==== Exercise material ====

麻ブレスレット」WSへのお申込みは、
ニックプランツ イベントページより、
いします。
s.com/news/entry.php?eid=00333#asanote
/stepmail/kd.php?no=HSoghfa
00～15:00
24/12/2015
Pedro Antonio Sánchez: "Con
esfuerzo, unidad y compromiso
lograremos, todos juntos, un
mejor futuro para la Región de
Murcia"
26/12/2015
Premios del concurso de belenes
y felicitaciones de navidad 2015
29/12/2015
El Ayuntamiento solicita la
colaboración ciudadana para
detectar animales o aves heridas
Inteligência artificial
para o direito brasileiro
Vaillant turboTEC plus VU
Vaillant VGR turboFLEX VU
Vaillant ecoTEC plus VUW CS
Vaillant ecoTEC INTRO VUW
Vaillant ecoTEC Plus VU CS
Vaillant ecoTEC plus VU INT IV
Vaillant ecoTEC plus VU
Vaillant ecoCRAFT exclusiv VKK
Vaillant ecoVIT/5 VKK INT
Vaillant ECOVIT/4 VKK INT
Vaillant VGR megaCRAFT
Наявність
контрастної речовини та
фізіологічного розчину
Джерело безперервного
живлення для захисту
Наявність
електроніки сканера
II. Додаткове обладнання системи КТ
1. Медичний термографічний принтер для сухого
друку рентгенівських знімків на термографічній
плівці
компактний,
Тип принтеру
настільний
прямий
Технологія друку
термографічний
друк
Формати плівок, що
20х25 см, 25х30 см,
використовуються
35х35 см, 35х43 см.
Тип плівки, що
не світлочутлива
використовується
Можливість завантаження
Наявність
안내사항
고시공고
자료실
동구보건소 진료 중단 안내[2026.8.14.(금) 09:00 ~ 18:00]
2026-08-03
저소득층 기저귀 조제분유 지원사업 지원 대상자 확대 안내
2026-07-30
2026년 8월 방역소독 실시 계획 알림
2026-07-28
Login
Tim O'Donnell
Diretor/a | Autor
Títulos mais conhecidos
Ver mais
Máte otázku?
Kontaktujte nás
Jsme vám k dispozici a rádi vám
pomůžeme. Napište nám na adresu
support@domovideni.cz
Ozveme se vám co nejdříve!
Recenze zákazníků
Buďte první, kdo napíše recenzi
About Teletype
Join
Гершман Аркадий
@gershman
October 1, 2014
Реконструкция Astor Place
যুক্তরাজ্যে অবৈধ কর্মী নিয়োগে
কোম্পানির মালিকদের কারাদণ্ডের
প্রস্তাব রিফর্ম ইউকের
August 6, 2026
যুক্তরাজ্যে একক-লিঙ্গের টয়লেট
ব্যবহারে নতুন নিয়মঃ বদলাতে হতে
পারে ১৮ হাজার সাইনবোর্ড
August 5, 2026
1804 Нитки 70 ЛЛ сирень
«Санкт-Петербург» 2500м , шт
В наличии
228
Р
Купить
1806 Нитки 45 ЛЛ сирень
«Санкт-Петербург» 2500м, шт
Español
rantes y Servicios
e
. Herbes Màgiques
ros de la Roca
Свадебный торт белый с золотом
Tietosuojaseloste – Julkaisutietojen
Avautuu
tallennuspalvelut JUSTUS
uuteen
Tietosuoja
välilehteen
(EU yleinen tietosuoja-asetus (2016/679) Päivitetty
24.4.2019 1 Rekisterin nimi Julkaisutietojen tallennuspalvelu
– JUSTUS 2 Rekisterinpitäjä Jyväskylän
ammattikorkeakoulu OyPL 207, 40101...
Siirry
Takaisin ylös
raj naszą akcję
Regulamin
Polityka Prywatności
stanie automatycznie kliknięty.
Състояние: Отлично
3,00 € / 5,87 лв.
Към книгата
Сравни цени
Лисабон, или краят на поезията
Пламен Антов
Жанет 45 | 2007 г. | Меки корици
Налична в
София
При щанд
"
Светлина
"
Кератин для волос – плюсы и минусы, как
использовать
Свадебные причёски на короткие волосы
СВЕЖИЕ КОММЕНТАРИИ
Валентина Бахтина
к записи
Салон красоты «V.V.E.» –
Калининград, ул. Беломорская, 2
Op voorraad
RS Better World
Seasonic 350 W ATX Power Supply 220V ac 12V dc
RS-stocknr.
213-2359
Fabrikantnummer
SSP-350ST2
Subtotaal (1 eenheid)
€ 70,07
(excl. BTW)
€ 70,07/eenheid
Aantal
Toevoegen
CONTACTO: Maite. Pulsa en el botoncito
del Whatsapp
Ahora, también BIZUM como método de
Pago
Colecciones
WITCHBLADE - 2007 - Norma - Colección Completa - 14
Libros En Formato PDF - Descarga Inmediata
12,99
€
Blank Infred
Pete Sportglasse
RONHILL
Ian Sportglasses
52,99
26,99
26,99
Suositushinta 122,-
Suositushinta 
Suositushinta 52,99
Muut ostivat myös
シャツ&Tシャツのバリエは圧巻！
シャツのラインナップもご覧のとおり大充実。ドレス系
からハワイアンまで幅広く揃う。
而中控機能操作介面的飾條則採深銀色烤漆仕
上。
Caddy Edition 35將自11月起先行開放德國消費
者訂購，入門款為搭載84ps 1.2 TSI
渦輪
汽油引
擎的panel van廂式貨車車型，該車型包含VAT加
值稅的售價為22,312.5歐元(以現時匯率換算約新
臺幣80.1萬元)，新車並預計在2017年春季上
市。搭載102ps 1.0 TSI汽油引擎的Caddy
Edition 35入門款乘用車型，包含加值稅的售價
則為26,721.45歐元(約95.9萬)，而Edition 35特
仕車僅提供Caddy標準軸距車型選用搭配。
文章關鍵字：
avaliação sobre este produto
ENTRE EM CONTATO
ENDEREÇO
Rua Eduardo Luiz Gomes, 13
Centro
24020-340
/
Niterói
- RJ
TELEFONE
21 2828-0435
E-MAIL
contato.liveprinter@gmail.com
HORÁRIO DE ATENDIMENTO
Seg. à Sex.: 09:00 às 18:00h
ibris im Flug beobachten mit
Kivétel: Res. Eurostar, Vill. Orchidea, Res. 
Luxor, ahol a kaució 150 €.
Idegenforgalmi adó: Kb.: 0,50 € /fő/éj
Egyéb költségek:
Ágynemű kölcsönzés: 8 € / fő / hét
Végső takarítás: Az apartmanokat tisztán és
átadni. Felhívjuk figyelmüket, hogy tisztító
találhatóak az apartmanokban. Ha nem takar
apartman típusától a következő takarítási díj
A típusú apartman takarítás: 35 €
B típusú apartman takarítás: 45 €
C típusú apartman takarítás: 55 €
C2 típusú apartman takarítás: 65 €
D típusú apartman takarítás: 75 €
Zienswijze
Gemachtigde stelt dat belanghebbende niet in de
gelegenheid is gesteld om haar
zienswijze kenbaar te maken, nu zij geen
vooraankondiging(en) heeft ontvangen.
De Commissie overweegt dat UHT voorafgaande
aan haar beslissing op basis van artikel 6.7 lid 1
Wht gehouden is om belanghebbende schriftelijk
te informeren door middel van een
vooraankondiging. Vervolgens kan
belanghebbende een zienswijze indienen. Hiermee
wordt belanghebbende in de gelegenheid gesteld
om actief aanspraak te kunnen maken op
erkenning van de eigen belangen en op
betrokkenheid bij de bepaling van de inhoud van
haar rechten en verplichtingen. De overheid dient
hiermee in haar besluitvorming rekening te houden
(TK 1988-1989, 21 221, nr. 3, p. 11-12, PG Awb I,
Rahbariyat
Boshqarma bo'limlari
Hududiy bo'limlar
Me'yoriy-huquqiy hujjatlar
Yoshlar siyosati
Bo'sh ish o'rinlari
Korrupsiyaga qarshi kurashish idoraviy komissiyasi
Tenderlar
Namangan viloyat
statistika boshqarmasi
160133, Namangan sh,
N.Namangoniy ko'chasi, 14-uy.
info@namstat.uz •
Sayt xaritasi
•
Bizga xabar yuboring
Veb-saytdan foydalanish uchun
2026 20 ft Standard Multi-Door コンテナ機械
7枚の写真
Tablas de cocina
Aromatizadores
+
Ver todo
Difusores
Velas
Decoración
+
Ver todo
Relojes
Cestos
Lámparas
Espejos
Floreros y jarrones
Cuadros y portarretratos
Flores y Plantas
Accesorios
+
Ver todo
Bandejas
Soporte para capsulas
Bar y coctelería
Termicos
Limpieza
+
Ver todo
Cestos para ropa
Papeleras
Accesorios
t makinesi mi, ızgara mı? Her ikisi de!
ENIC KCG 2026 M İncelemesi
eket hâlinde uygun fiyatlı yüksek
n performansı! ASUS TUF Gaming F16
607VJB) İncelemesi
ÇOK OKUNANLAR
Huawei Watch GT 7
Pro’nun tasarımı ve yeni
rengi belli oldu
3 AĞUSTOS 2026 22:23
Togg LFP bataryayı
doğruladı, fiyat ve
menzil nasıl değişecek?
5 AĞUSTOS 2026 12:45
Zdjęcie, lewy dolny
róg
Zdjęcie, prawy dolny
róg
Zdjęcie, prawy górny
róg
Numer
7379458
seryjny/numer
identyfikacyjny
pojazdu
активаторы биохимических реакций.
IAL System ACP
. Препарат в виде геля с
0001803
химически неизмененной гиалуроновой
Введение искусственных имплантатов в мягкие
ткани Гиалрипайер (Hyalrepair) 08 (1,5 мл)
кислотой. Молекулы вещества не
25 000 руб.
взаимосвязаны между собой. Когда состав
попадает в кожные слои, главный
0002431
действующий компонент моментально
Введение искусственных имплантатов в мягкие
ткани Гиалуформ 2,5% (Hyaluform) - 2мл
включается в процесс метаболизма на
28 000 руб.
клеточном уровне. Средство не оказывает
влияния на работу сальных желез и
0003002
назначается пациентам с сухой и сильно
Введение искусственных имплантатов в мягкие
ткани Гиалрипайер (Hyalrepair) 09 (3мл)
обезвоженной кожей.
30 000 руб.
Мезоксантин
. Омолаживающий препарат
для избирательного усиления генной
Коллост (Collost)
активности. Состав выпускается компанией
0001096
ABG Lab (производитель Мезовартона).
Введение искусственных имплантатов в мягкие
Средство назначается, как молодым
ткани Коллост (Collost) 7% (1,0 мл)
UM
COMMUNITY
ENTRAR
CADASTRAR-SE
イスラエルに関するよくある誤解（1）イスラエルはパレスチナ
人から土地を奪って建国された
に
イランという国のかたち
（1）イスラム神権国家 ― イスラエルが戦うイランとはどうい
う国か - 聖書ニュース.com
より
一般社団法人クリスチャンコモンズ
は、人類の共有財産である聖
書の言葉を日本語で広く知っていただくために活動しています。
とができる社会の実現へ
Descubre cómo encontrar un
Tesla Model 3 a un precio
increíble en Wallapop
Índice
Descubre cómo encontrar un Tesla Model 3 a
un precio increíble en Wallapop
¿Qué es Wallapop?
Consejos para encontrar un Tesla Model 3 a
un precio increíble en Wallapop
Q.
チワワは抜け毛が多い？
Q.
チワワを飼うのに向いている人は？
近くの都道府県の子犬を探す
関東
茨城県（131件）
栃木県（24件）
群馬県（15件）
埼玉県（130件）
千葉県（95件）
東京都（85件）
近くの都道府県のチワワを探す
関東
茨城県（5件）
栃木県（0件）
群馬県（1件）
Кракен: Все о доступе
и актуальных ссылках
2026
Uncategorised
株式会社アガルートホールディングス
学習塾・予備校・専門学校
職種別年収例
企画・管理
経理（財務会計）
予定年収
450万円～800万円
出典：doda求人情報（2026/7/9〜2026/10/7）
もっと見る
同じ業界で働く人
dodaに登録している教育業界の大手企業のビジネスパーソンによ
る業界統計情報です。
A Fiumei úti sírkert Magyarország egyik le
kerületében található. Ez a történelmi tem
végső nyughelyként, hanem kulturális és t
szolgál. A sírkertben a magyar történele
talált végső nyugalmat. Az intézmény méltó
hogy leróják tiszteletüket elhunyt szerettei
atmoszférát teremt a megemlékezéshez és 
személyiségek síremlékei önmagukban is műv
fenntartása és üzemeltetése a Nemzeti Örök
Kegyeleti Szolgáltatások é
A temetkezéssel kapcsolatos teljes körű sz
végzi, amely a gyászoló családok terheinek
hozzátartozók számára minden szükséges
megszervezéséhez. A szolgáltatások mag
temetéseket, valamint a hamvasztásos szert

====

▶ **What is required**:
Beginning with the top line of the data above, output every line exactly until the one that contains "Vaillant ecoTEC Plus VU CS", and include that one too.

▶ **Answer space**:
麻ブレスレット」WSへのお申込みは、
ニックプランツ イベントページより、
いします。
s.com/news/entry.php?eid=00333#asanote
/stepmail/kd.php?no=HSoghfa
00～15:00
24/12/2015
Pedro Antonio Sánchez: "Con
esfuerzo, unidad y compromiso
lograremos, todos juntos, un
mejor futuro para la Región de
Murcia"
26/12/2015
Premios del concurso de belenes
y felicitaciones de navidad 2015
29/12/2015
El Ayuntamiento solicita la
colaboración ciudadana para
detectar animales o aves heridas
Inteligência artificial
para o direito brasileiro
Vaillant turboTEC plus VU
Vaillant VGR turboFLEX VU
Vaillant ecoTEC plus VUW CS
Vaillant ecoTEC INTRO VUW
Vaillant ecoTEC Plus VU CS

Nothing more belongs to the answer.